§ Task to complete:
Leave out the images and output the records word for word.

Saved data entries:
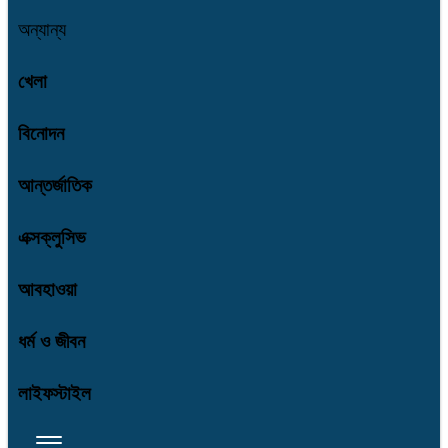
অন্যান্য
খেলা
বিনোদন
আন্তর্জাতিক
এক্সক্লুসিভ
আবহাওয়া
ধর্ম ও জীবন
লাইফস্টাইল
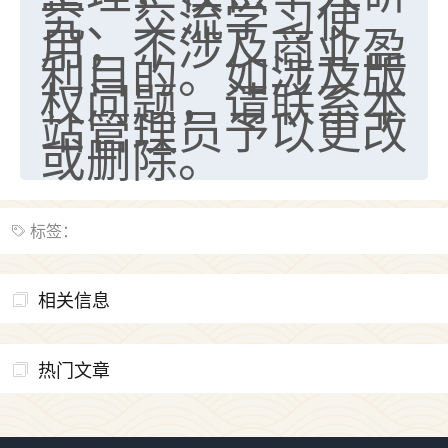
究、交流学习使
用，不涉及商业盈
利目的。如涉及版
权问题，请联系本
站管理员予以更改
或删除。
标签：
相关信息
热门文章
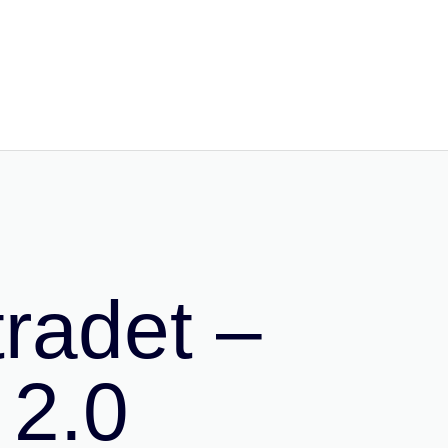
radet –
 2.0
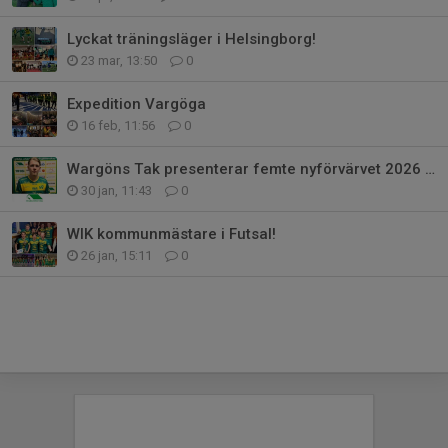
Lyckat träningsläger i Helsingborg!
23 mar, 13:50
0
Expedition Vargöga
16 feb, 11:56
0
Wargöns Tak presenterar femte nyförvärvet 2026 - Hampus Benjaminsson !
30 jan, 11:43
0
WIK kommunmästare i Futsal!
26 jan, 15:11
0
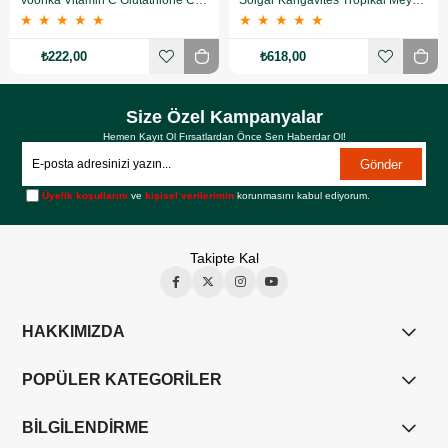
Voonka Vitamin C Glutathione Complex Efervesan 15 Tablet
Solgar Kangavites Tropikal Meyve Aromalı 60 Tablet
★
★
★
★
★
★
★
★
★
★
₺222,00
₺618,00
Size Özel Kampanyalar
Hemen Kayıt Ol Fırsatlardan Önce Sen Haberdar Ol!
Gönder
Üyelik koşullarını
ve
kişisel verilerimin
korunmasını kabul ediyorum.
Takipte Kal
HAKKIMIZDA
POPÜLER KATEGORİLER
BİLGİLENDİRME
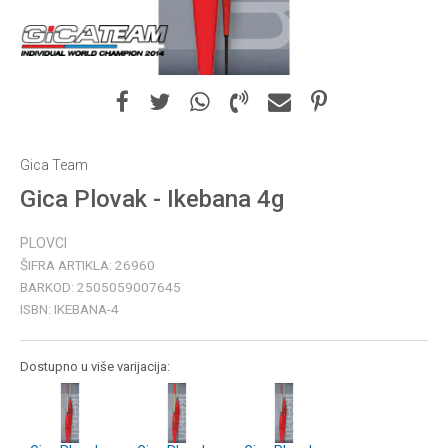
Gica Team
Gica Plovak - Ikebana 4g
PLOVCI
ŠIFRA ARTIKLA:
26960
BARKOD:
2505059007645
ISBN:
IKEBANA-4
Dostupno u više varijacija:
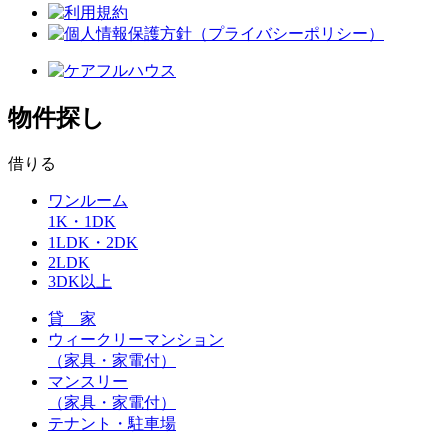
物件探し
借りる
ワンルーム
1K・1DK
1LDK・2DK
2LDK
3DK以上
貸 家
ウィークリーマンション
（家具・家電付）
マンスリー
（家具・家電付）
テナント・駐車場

§ Output for this exercise:
অন্যান্য
খেলা
বিনোদন
আন্তর্জাতিক
এক্সক্লুসিভ
আবহাওয়া
ধর্ম ও জীবন
লাইফস্টাইল
究、交流学习使
用，不涉及商业盈
利目的。如涉及版
权问题，请联系本
站管理员予以更改
或删除。
标签：
相关信息
热门文章
radet –
 2.0
Lyckat träningsläger i Helsingborg!
23 mar, 13:50
0
Expedition Vargöga
16 feb, 11:56
0
Wargöns Tak presenterar femte nyförvärvet 2026 - Hampus Benjaminsson !
30 jan, 11:43
0
WIK kommunmästare i Futsal!
26 jan, 15:11
0
Voonka Vitamin C Glutathione Complex Efervesan 15 Tablet
Solgar Kangavites Tropikal Meyve Aromalı 60 Tablet
★
★
★
★
★
★
★
★
★
★
₺222,00
₺618,00
Size Özel Kampanyalar
Hemen Kayıt Ol Fırsatlardan Önce Sen Haberdar Ol!
Gönder
Üyelik koşullarını
ve
kişisel verilerimin
korunmasını kabul ediyorum.
Takipte Kal
HAKKIMIZDA
POPÜLER KATEGORİLER
BİLGİLENDİRME
Gica Team
Gica Plovak - Ikebana 4g
PLOVCI
ŠIFRA ARTIKLA:
26960
BARKOD:
2505059007645
ISBN:
IKEBANA-4
Dostupno u više varijacija:
物件探し
借りる
ワンルーム
1K・1DK
1LDK・2DK
2LDK
3DK以上
貸 家
ウィークリーマンション
（家具・家電付）
マンスリー
（家具・家電付）
テナント・駐車場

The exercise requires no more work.